YOUR OBJECTIVE. Full transcription, minus images: write out the listing below exactly as it appears.

§

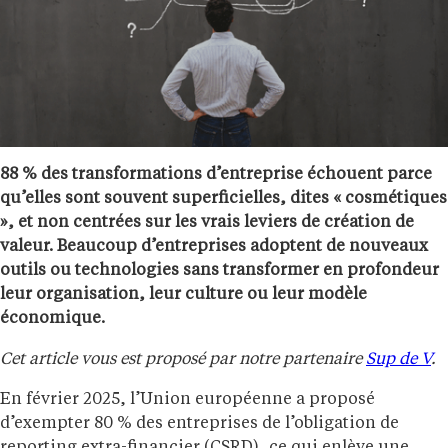
88 % des transformations d’entreprise échouent parce
qu’elles sont souvent superficielles, dites « cosmétiques
», et non centrées sur les vrais leviers de création de
valeur. Beaucoup d’entreprises adoptent de nouveaux
outils ou technologies sans transformer en profondeur
leur organisation, leur culture ou leur modèle
économique.
Cet article vous est proposé par notre partenaire
Sup de V
.
En février 2025, l’Union européenne a proposé
d’exempter 80 % des entreprises de l’obligation de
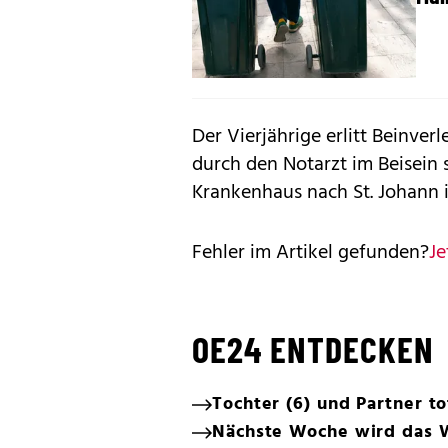
Der Vierjährige erlitt Beinve
durch den Notarzt im Beisein 
Krankenhaus nach St. Johann in
Fehler im Artikel gefunden?
Je
OE24 ENTDECKEN
Tochter (6) und Partner t
Nächste Woche wird das 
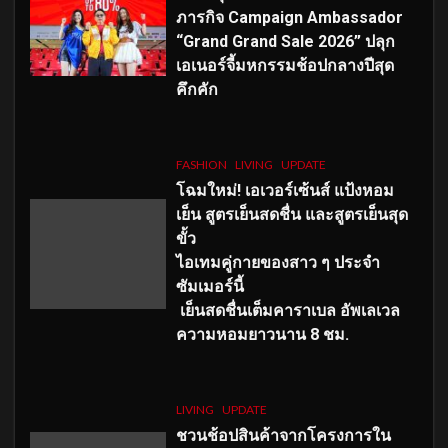
ภารกิจ Campaign Ambassador
“Grand Grand Sale 2026” ปลุก
เอเนอร์จี้มหกรรมช้อปกลางปีสุด
คึกคัก
FASHION
LIVING
UPDATE
โฉมใหม่
! เอเวอร์เซ้นส์ แป้งหอม
เย็น สูตรเย็นสดชื่น และสูตรเย็นสุด
ขั้ว
ไอเทมคู่กายของสาว ๆ ประจำ
ซัมเมอร์นี้
เย็นสดชื่นเต็มคาราเบล อัพเลเวล
ความหอมยาวนาน
8
ชม.
LIVING
UPDATE
ชวนช้อปสินค้าจากโครงการใน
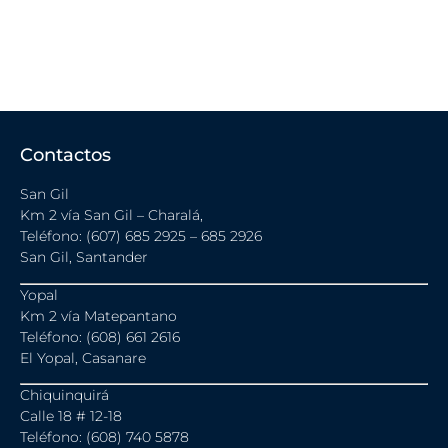
Contactos
San Gil
Km 2 vía San Gil – Charalá,
Teléfono: (607) 685 2925 – 685 2926
San Gil, Santander
Yopal
Km 2 vía Matepantano
Teléfono: (608) 661 2616
El Yopal, Casanare
Chiquinquirá
Calle 18 # 12-18
Teléfono: (608) 740 5878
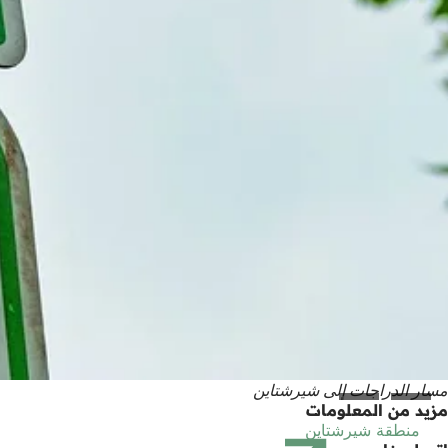
مسار الدراجات إلى شيرشتاين
مزيد من المعلومات
منطقة شيرشتاين
(يفتح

§

OUTPUT FOR THIS TASK.
88 % des transformations d’entreprise échouent parce
qu’elles sont souvent superficielles, dites « cosmétiques
», et non centrées sur les vrais leviers de création de
valeur. Beaucoup d’entreprises adoptent de nouveaux
outils ou technologies sans transformer en profondeur
leur organisation, leur culture ou leur modèle
économique.
Cet article vous est proposé par notre partenaire
Sup de V
.
En février 2025, l’Union européenne a proposé
d’exempter 80 % des entreprises de l’obligation de
Der Vierjährige erlitt Beinve
durch den Notarzt im Beisein 
Krankenhaus nach St. Johann in
Fehler im Artikel gefunden?
Je
OE24 ENTDECKEN
Tochter (6) und Partner t
Nächste Woche wird das 
ภารกิจ Campaign Ambassador
“Grand Grand Sale 2026” ปลุก
เอเนอร์จี้มหกรรมช้อปกลางปีสุด
คึกคัก
FASHION
LIVING
UPDATE
โฉมใหม่
! เอเวอร์เซ้นส์ แป้งหอม
เย็น สูตรเย็นสดชื่น และสูตรเย็นสุด
ขั้ว
ไอเทมคู่กายของสาว ๆ ประจำ
ซัมเมอร์นี้
เย็นสดชื่นเต็มคาราเบล อัพเลเวล
ความหอมยาวนาน
8
ชม.
LIVING
UPDATE
ชวนช้อปสินค้าจากโครงการใน
Contactos
San Gil
Km 2 vía San Gil – Charalá,
Teléfono: (607) 685 2925 – 685 2926
San Gil, Santander
Yopal
Km 2 vía Matepantano
Teléfono: (608) 661 2616
El Yopal, Casanare
Chiquinquirá
Calle 18 # 12-18
Teléfono: (608) 740 5878
مسار الدراجات إلى شيرشتاين
مزيد من المعلومات
منطقة شيرشتاين
(يفتح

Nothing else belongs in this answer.